FERNÁN GÓMEZ Fernando (1921-2007)

Sólo para hombres (Sólo para hombres) (1960: 9.0)

Cuando el padre de la chica protagonista de Sólo para hombres ve que a su hija no le interesa pasearse por Recoletos ni asomarse al balcón y, en cambio, se queda estudiando en su dormitorio un libro de aritmética, le recrimina su actitud con esta joya: “¿Es que te has vuelto modernista?”

Fernando Fernán Gómez adapta la comedia de Miguel Mihura Sublime decisión, y lo hace con tal deliciosa ligereza, tal ritmo embriagador, que los ochenta minutos se pasan en un cuarto de hora, y este espectador no ha podido desdibujar una amplia sonrisa en los labios. Una película así ayuda a relajarse, divierte y enseña lecciones de infinita y humana humildad.

Mientras, nuestra protagonista, una espléndida Analía Gadé, farfulla: “Estoy harta de pretendientes que nunca pretenden nada”. Encontrar un marido en aquella España de finales del siglo XIX, ay, simpática llamada de atención de Fernán Gómez en la España de 1960.

Sólo para hombres se construye sobre la farsa (la exageración de ritos y costumbres sociales) y la ironía, el hablar para comunicar lo contrario de lo que se dice. Fueron años destacados, en España, para la comedia satírica, seudo-romántica y semi-loca, un cine de gags entre absurdos y costumbristas. Desde Esa pareja feliz (1953, Berlanga & Bardem), pasando por La ironía del dinero (1955, Neville), Faustina (1957, Sáenz de Heredia), Bombas para la paz (1959, Román), Los tramposos (1959, Lazaga), hasta Sólo para hombres (1960, Fernán Gómez), incluso en un sector más coral y sociológico El cochecito (1959, Ferreri) o Plácido (1961, Berlanga). En todas se respira un aroma burlón, un descreimiento vital, ciertos punteos críticos y, en especial, una leve forma de narrar historias, lejos de frívolas naderías y pedanterías sin vuelo. Y se percibe una evidente pereza laboral; volvamos a Sólo para hombres, cuando señala el protagonista ya enamorado, Fernán Gómez: “Por usted, por estar cerca de usted, por verla, oírla, ¡soy capaz hasta de trabajar!”.

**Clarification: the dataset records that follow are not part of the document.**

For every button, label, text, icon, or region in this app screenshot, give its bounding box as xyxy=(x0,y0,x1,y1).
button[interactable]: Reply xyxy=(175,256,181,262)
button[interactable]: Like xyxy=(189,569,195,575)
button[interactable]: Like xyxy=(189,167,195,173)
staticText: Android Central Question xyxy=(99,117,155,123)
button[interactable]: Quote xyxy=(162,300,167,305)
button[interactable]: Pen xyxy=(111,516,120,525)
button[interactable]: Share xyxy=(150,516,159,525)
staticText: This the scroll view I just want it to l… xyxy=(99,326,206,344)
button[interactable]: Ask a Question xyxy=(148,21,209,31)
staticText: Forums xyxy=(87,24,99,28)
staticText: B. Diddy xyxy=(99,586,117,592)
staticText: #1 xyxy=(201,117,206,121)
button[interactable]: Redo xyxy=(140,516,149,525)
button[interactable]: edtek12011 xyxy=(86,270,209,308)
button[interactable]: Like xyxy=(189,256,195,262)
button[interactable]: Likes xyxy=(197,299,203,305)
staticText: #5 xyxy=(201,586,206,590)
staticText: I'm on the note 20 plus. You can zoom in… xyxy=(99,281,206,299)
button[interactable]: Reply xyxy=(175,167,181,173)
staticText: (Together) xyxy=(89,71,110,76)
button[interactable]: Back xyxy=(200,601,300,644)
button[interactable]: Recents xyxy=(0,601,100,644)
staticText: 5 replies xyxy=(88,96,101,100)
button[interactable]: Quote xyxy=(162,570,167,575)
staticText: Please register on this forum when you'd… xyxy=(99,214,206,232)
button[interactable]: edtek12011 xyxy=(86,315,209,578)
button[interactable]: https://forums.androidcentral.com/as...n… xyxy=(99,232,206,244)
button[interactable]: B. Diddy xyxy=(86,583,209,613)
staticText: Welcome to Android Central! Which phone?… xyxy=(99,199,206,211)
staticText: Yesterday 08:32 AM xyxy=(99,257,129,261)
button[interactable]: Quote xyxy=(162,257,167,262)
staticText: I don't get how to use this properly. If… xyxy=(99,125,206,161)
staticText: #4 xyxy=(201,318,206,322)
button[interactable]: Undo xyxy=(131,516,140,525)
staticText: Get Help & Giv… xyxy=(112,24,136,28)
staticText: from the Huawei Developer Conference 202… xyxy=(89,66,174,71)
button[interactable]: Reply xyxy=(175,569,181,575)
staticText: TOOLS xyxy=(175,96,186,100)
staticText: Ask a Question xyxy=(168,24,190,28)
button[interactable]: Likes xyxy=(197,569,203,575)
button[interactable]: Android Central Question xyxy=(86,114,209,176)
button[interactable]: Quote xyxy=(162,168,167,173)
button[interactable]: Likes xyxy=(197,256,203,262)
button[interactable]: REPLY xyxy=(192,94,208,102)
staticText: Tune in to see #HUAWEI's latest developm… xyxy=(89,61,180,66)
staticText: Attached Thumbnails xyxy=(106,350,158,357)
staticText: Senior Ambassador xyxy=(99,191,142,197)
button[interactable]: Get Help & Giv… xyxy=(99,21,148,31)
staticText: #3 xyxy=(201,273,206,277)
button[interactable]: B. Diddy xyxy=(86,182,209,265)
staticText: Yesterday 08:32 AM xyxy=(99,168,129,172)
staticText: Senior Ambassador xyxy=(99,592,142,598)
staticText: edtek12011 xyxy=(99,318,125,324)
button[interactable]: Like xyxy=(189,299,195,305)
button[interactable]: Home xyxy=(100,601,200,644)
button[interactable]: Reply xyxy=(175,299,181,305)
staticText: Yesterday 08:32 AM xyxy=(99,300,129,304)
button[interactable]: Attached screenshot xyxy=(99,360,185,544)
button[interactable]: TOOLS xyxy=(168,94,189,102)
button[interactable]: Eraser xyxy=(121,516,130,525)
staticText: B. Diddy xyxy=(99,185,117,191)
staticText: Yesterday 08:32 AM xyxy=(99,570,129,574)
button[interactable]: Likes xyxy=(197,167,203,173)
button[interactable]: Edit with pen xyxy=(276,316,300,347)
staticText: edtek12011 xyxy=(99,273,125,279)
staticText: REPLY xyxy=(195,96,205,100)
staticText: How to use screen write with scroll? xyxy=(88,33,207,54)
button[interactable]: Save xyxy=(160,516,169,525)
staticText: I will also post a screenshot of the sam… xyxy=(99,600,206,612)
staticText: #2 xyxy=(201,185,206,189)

Esta alegre comedia, que satiriza comportamientos solemnes y perezosos y en la que se debate cantando me recuerda a ratos, por un lado, a películas muy posteriores del portugués Oliveira (Mi caso, Los caníbales), en las que el teatro, la farsa y la hipérbole se dan la mano (pero de manera más grave y, vaya, teatral), y también nos retrotrae a la tradición española humorística, aquella del lenguaje entre aristócrata y burocrático que tan bien ha explotado Forges en sus viñetas en los últimos cuarenta años. No puedo evitar, además, pensar que, siendo de 1960, año clave en la Nueva Olafrancesa, le veo hechuras de levedad dramática, composición juguetona y acelerado ritmo dignas del primer Truffaut, el primer Godard (algo que ya detecté, por cierto, unos años antes en la hilarante Bombas para la paz, de A. Román).

Obra española, por otro lado, graciosamente feminista, mucho más avanzada, por cierto, que el cine de un decenio y pico después, en la llamada “tercera vía”. Obra española sobre la España de 1895, de liberales y conservadores y los veloces cambios de gobierno, la España de la miseria, la apariencia y los “enchufes”. ¿Habremos cambiado tanto?

Lo que más me gusta. La coqueta, agudísima Analía Gadé: todo lo que dice es sustancioso. Estamos ante la obra de una inteligencia superior, la de don Fernando Fernán Gómez, pérdida irreparable en la cultura española. Esta película me ha hecho reír, sonreír, disfrutar. Cine de escaso peso pero íntima esencialidad, quiere agradar y lo consigue, es ácido y dulce, es alegre pero austero, es importante sin darse importancia. Sutil, de principio a fin, como la explicación final del embarazo de Gadé, supongo que puro Mihura.

A todo esto, leo en la revista XL Semanal (diciembre de 2008) que el pintor español Antonio López (entrevista de A. Domínguez Siemens) exclama: “Yo no pienso en Duchamp nunca, la verdad. Me las arreglo sin él”. No nos volvamos modernistas. Recordemos sentencias, tan paródicas como reales, en verdad eternas de Sólo para hombres. Como cuando un personaje dice: “A los duelos se viene sin bufanda”. O cuando la Gadé apunta: “Cuando se sabe guiñar un ojo, lo demás es fácil”. Nieves perpetuas.